* [Exercise brief] Every word in the data below belongs in your copy, exactly as given; the pictures do not.

Stored data entries:

___

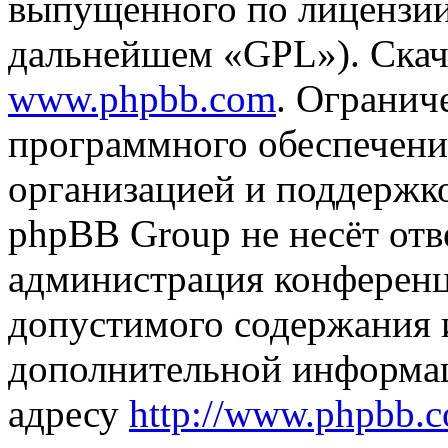
выпущенного по лицензии
дальнейшем «GPL»). Скач
www.phpbb.com
. Огранич
программного обеспечени
организацией и поддержк
phpBB Group не несёт отве
администрация конференци
допустимого содержания и
дополнительной информа
адресу
http://www.phpbb.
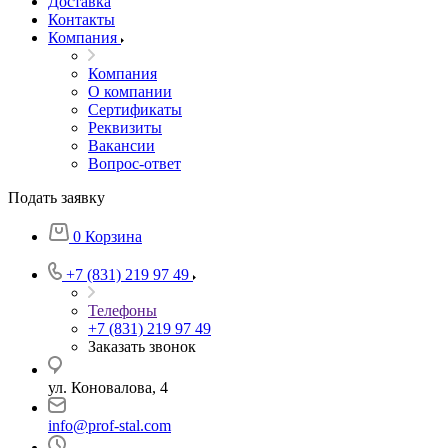
Доставка
Контакты
Компания
Компания
О компании
Сертификаты
Реквизиты
Вакансии
Вопрос-ответ
Подать заявку
0
Корзина
+7 (831) 219 97 49
Телефоны
+7 (831) 219 97 49
Заказать звонок
ул. Коновалова, 4
info@prof-stal.com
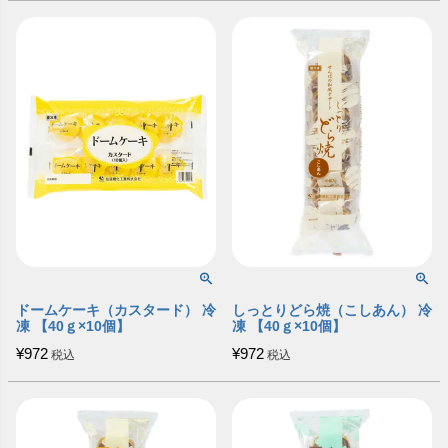
ドームケーキ（カスタード） 冷
しっとりどら焼（こしあん） 冷
凍 【40ｇ×10個】
凍 【40ｇ×10個】
¥
972
¥
972
税込
税込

___

* [The completed task]
выпущенного по лицензии
дальнейшем «GPL»). Скач
www.phpbb.com
. Огранич
программного обеспечени
организацией и поддержк
phpBB Group не несёт отве
администрация конференци
допустимого содержания и
дополнительной информа
адресу
http://www.phpbb.
Доставка
Контакты
Компания
Компания
О компании
Сертификаты
Реквизиты
Вакансии
Вопрос-ответ
Подать заявку
0
Корзина
+7 (831) 219 97 49
Телефоны
+7 (831) 219 97 49
Заказать звонок
ул. Коновалова, 4
info@prof-stal.com
ドームケーキ（カスタード） 冷
しっとりどら焼（こしあん） 冷
凍 【40ｇ×10個】
凍 【40ｇ×10個】
¥
972
¥
972
税込
税込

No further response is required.